Poder-se-ia argumentar que o recebimento de petições em papel seria um “atraso”, na medida em que dificultaria a popularização do processo eletrônico e sua total implementação. Tal alegação ignora outros dois importantes aspectos da questão:
a) Infraestrutura: a utilização do processo judicial eletrônico depende de inúmeros fatores externos à atuação do advogado, como a velocidade e estabilidade de sua conexão à Internet, a confiabilidade e segurança do servidor utilizado pelo Judiciário, a versão do navegador de Internet utilizado, a versão do Java (linguagem de programação) compatível com o sistema eletrônico, a interligação com bancos de dados externos (como o da Receita Federal, para consulta de CPF/CNPJ), entre outros;
b) Usabilidade: a adoção em massa de um sistema ou serviço, na era da Internet, é mais facilmente obtida em razão do aprimoramento de sua usabilidade do que pelo estabelecimento de sua obrigatoriedade. Esta tem sido a estratégia de sucesso do crescimento das mídias sociais e dos sistemas móveis: utiliza-se o Facebook e o Twitter ou o iOS em razão da facilidade de interação com o serviço — e não porque eles são a única opção disponível no mercado. Se o sistema for bem arquitetado (com a oitiva dos seus usuários finais e constante aprimoramento), a sua utilização não precisará ser imposta — os próprios usuários serão incentivados a adotá-lo em razão dos inúmeros benefícios por ele trazidos.
Assim, nos parece que além de se tratar de uma grave ilegalidade (em razão da previsão do artigo 10, parágrafo 3º da Lei 11.419/2006), a recusa no recebimento de petições em papel, ao menos por um período de transição alargado, consiste em uma restrição desproporcional do direito fundamental de petição, haja vista atentar contra o postulado da necessidade: há meios menos gravosos para se atingir a finalidade pública (popularização do processo judicial eletrônico) que não a restrição total do recebimento de petições em papel. Tal meio é justamente a coexistência dos sistemas digital (processo eletrônico) e analógico (recebimento de petições em papel), em período de transição que deve respeitar as peculiaridades do Brasil — país continental e que conta com milhares de profissionais que, em sua grande maioria, trabalham sozinhos ou com um outro colega.

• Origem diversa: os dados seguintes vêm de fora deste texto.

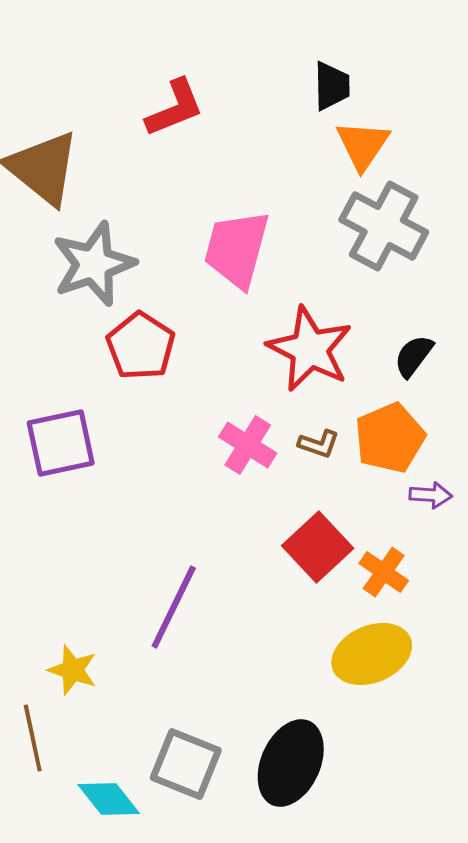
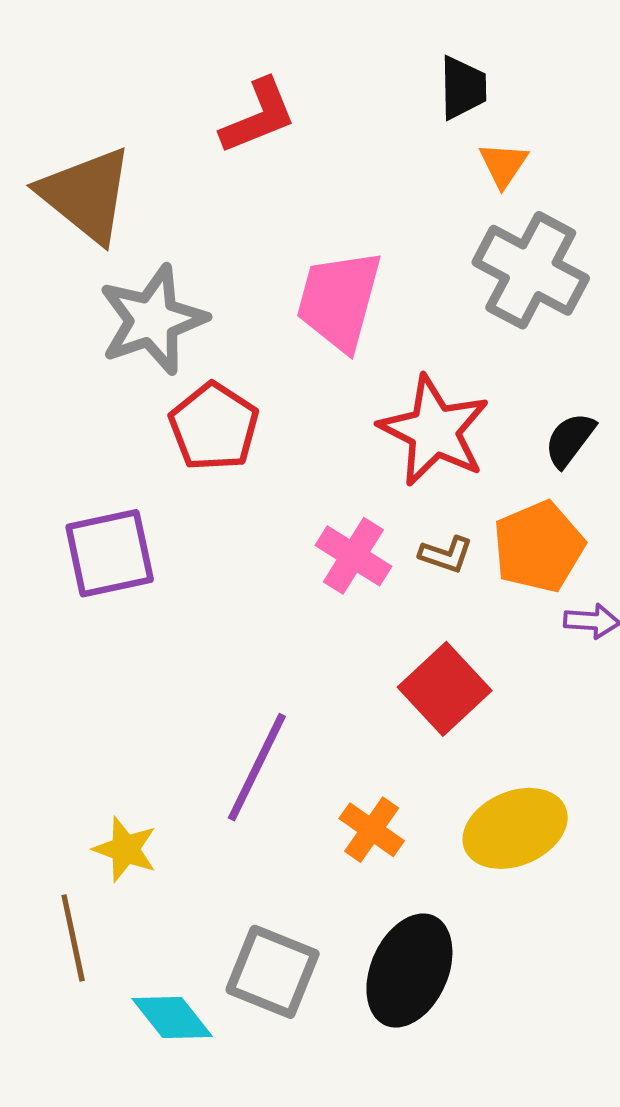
orange triangle: (363, 145) -> (503, 165), size x0.7
orange cross: (384, 572) -> (372, 830), moved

[1] Artigo 5º, inciso XXXIV, “a” do texto constitucional: “São a todos assegurados, independentemente do pagamento de taxas: a) o direito de petição aos Poderes Públicos em defesa de direitos ou contra ilegalidade ou abuso de poder”.
[2] Assim entende o Supremo Tribunal Federal, como pode se inferir da seguinte ementa: “”O direito de petição, fundado no art. 5º, XXXIV, a, da Constituição, não pode ser invocado, genericamente, para exonerar qualquer dos sujeitos processuais do dever de observar as exigências que condicionam o exercício do direito de ação, pois, tratando-se de controvérsia judicial, cumpre respeitar os pressupostos e os requisitos fixados pela legislação processual comum. A mera invocação do direito de petição, por si só, não basta para assegurar à parte interessada o acolhimento da pretensão que deduziu em sede recursal.” (AI 258.867-AgR, Rel. Min. Celso de Mello, julgamento em 26-9-2000, Segunda Turma, DJ de 2-2-2001).”